Ana Maria Zago Vasconcelos (CRB-6/1181) é uma dessas profissionais que sintetizam, com firmeza e paixão, o que há de mais genuíno na biblioteconomia brasileira. Formada pela Universidade Federal de Minas Gerais (UFMG) em 1982, ela atravessou tempos e transformações. Da chegada dos microcomputadores à era das bibliotecas virtuais, sempre guiada pela disposição de aprender, se reinventar e exercer a profissão com excelência.
Sua trajetória teve início em Belo Horizonte, em uma biblioteca universitária que já se destacava por adotar sistemas informatizados, algo ainda raro no início dos anos 1980. Enquanto o país ainda lidava com fichários e catálogos manuais, Ana Maria se familiarizava com as tecnologias emergentes que redesenhariam o futuro das bibliotecas.
Mas foi em Araxá, no interior de Minas Gerais, que construiu seu maior legado. Por mais de vinte anos, esteve à frente da biblioteca pública da cidade, transformando o espaço em um centro cultural ativo e pulsante. Projetos de leitura mobilizavam a comunidade local, ao mesmo tempo em que ela também atuava na biblioteca do Colégio São Domingos, aprofundando-se no universo da literatura infantojuvenil, num momento em que nomes como Harry Potter ganhavam força entre os jovens leitores.
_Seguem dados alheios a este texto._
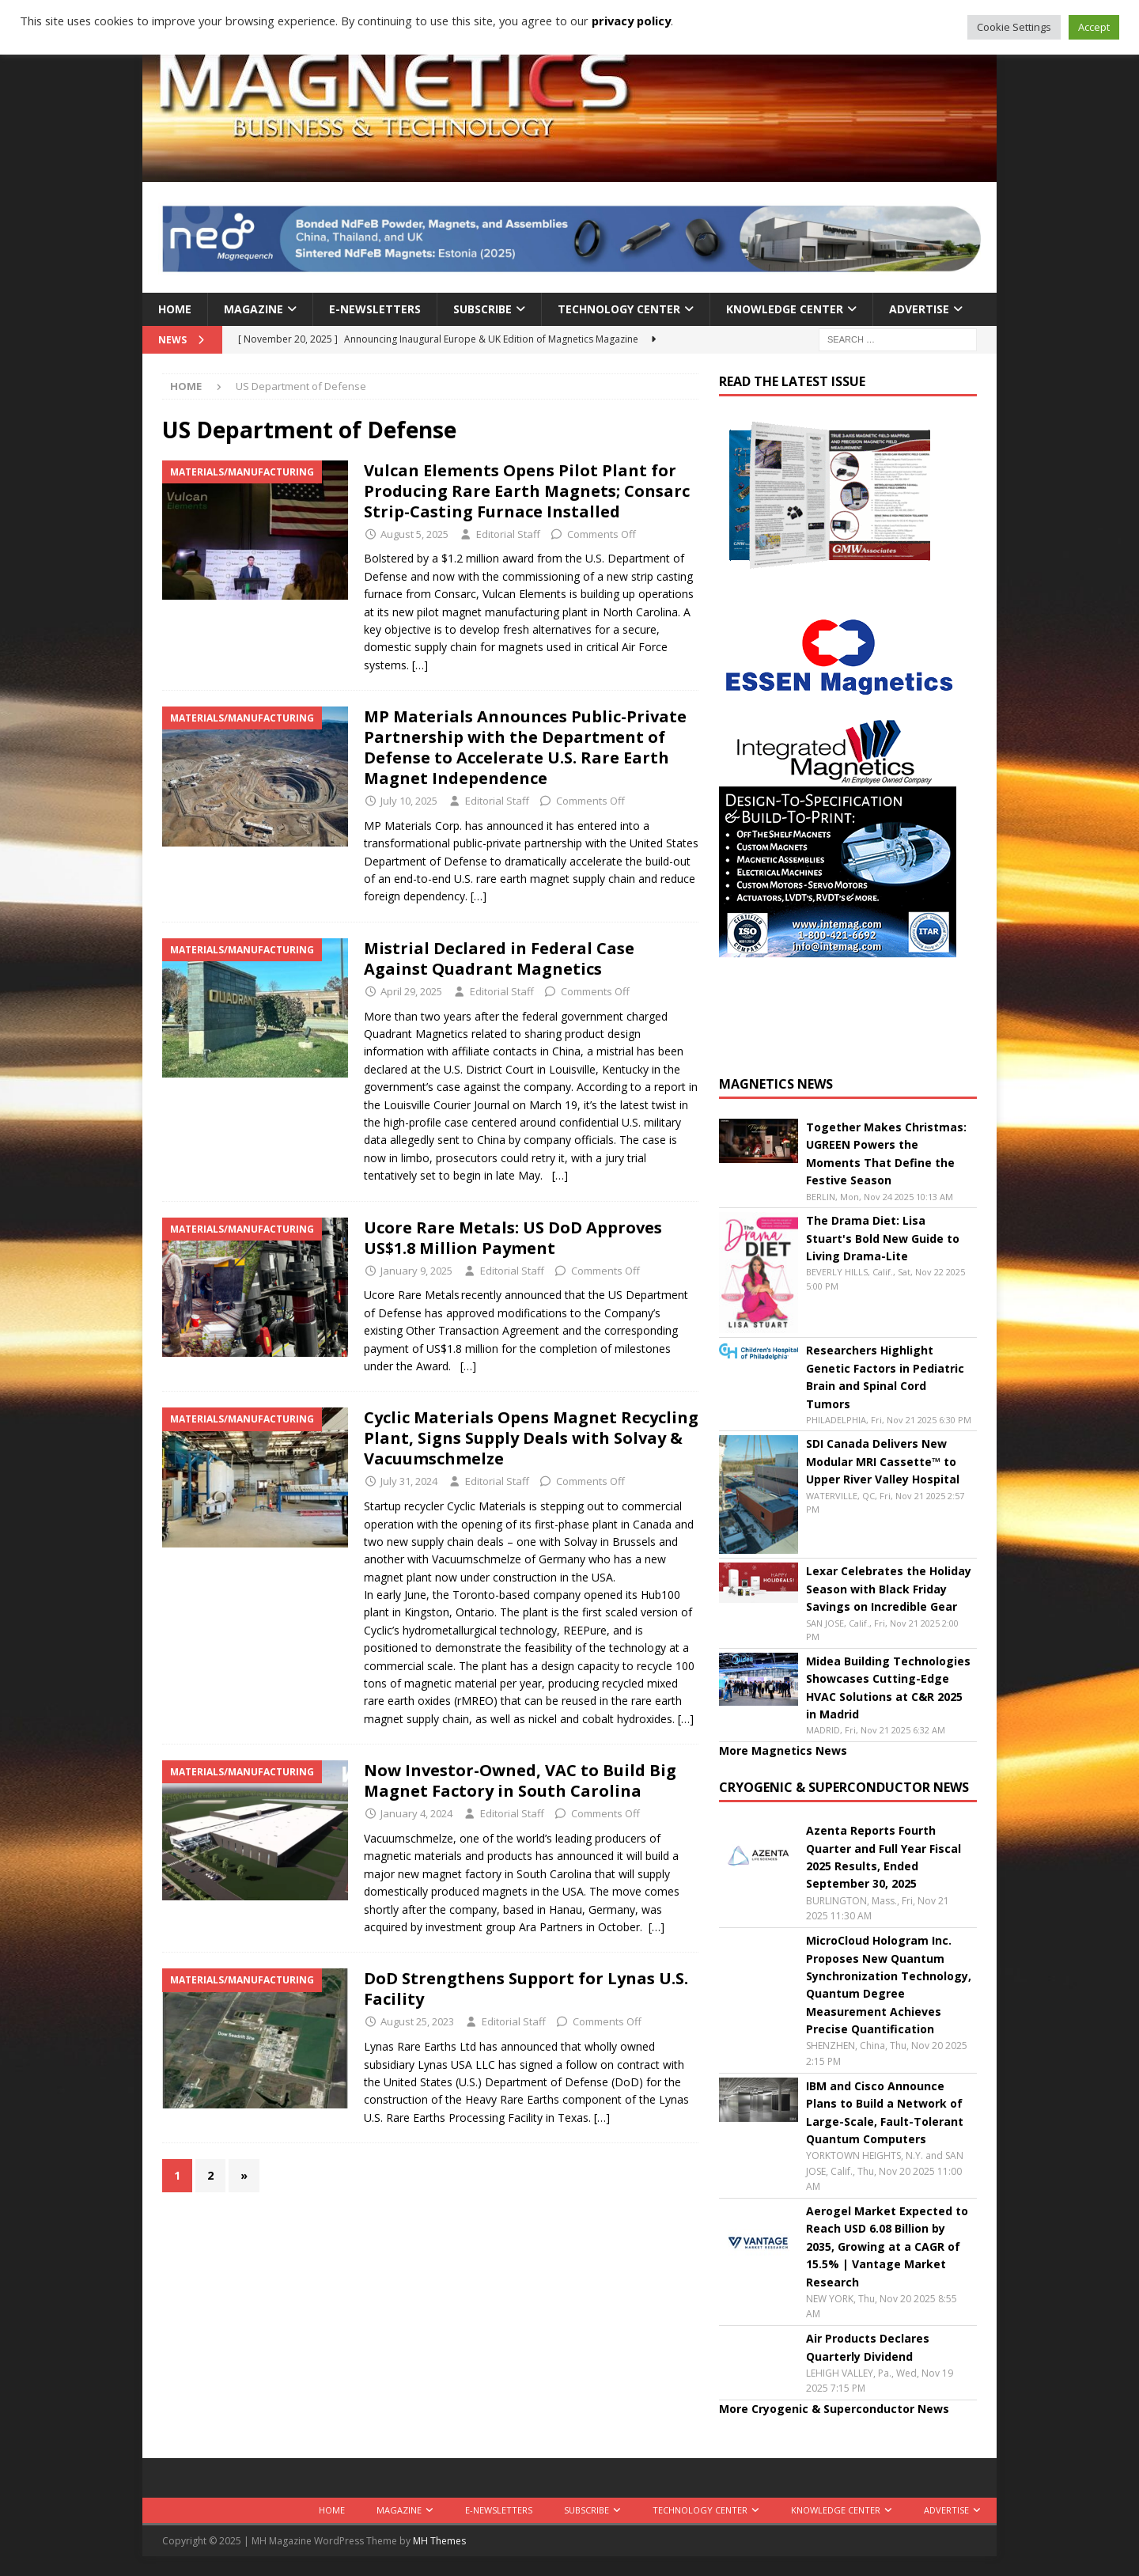 The width and height of the screenshot is (1139, 2576). What do you see at coordinates (416, 1270) in the screenshot?
I see `January 9, 2025` at bounding box center [416, 1270].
Com o tempo, vieram novos desafios. Aceitou atuar em instituições de ensino superior, mergulhando na gestão de documentos eletrônicos e no universo das bibliotecas digitais. “Foi um mundo novo, mas que me instigou a buscar mais. Me especializei, estudei muito e me apaixonei pelo trabalho com acervos digitais”, relata.
Hoje, Ana Maria segue em plena atividade. Divide seu tempo entre consultorias e projetos inovadores. Recentemente, assumiu a gestão da biblioteca física e das bibliotecas virtuais do Instituto Educacional do Alto Paranaíba, em Araxá, uma conquista viabilizada após a atuação firme do Conselho Regional de Biblioteconomia 6ª Região (CRB-6), que reforça a importância da presença do Bibliotecário nos espaços educacionais.
Mesmo aposentada, Ana Maria não se distancia das inovações da área. “A tecnologia muda o tempo todo. Quem não acompanha, fica para trás”, afirma. Seu olhar permanece atento às publicações especializadas, aos cursos e às discussões mais atuais sobre inteligência artificial e bibliotecas digitais. Ela continua aprendendo. Todos os dias.
Ligada ao CRB-6 desde os tempos de graduação, reconhece a importância da entidade para a valorização da profissão. “É um órgão essencial, principalmente para garantir o nosso lugar. Em muitas situações, como essa mais recente, foi decisiva a presença do CRB-6”, ressalta.
Com quatro décadas de atuação e uma inquietação que não se esgota, Ana Maria Zago Vasconcelos representa o que há de mais inspirador na biblioteconomia: o compromisso com o conhecimento, com a transformação social e com a valorização de uma profissão que continua indispensável.